Ukrainian military entities have become the focal point of a targeted phishing campaign, employing a deceptive approach that leverages drone manuals to distribute a Go-based open-source post-exploitation toolkit known as Merlin.
This phishing campaign deploys a Windows-based payload that ultimately deploys the Merlin Agent, configured to communicate with a command-and-control (C2) server, thus granting the attackers post-exploitation control over the compromised host.
Despite its seemingly straightforward attack chain, the threat actors behind this campaign employ sophisticated tactics and obfuscation techniques to evade detection, as noted by the researchers.
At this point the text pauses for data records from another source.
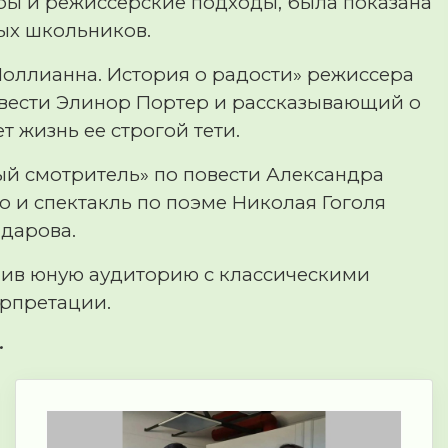
ы и режиссерские подходы, была показана
ых школьников.
Поллианна. История о радости» режиссера
вести Элинор Портер и рассказывающий о
 жизнь ее строгой тети.
ый смотритель» по повести Александра
 и спектакль по поэме Николая Гоголя
дарова.
мив юную аудиторию с классическими
рпретации.
.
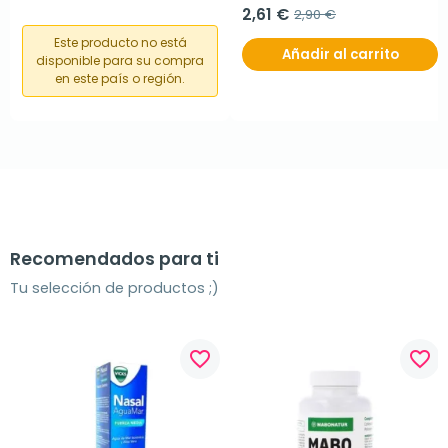
2,61 €
2,90 €
Este producto no está
Añadir al carrito
disponible para su compra
en este país o región.
Recomendados para ti
Tu selección de productos ;)
favorite_border
favorite_border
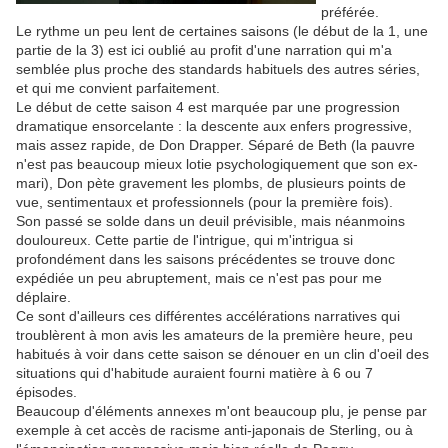
préférée.
Le rythme un peu lent de certaines saisons (le début de la 1, une
partie de la 3) est ici oublié au profit d'une narration qui m'a
semblée plus proche des standards habituels des autres séries,
et qui me convient parfaitement.
Le début de cette saison 4 est marquée par une progression
dramatique ensorcelante : la descente aux enfers progressive,
mais assez rapide, de Don Drapper. Séparé de Beth (la pauvre
n'est pas beaucoup mieux lotie psychologiquement que son ex-
mari), Don pète gravement les plombs, de plusieurs points de
vue, sentimentaux et professionnels (pour la première fois).
Son passé se solde dans un deuil prévisible, mais néanmoins
douloureux. Cette partie de l'intrigue, qui m'intrigua si
profondément dans les saisons précédentes se trouve donc
expédiée un peu abruptement, mais ce n'est pas pour me
déplaire.
Ce sont d'ailleurs ces différentes accélérations narratives qui
troublèrent à mon avis les amateurs de la première heure, peu
habitués à voir dans cette saison se dénouer en un clin d'oeil des
situations qui d'habitude auraient fourni matière à 6 ou 7
épisodes.
Beaucoup d'éléments annexes m'ont beaucoup plu, je pense par
exemple à cet accès de racisme anti-japonais de Sterling, ou à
This incident marks the first time that Ukrainian government entities have been targeted using the Merlin toolkit.
An earlier attack chain with similarities involving CHM files was disclosed by the Computer Emergency Response Team of Ukraine (CERT-UA) in August 2023.
CERT-UA attributed these intrusions to a threat actor it monitors under the alias UAC-0154. The attackers have exhibited a high level of skill in crafting files and documents that effectively bypass security defenses.
Notably, the use of a Microsoft help file over the internet is typically considered unusual, but the attackers manipulated the lure documents to appear legitimate and relevant to an unsuspecting victim, exploiting the trust associated with help-themed documents.
This revelation follows closely on the heels of CERT-UA’s report of an unsuccessful cyber attack against an unnamed critical energy infrastructure facility in Ukraine, which was attributed to the Russian state-sponsored group APT28 (Fancy Bear).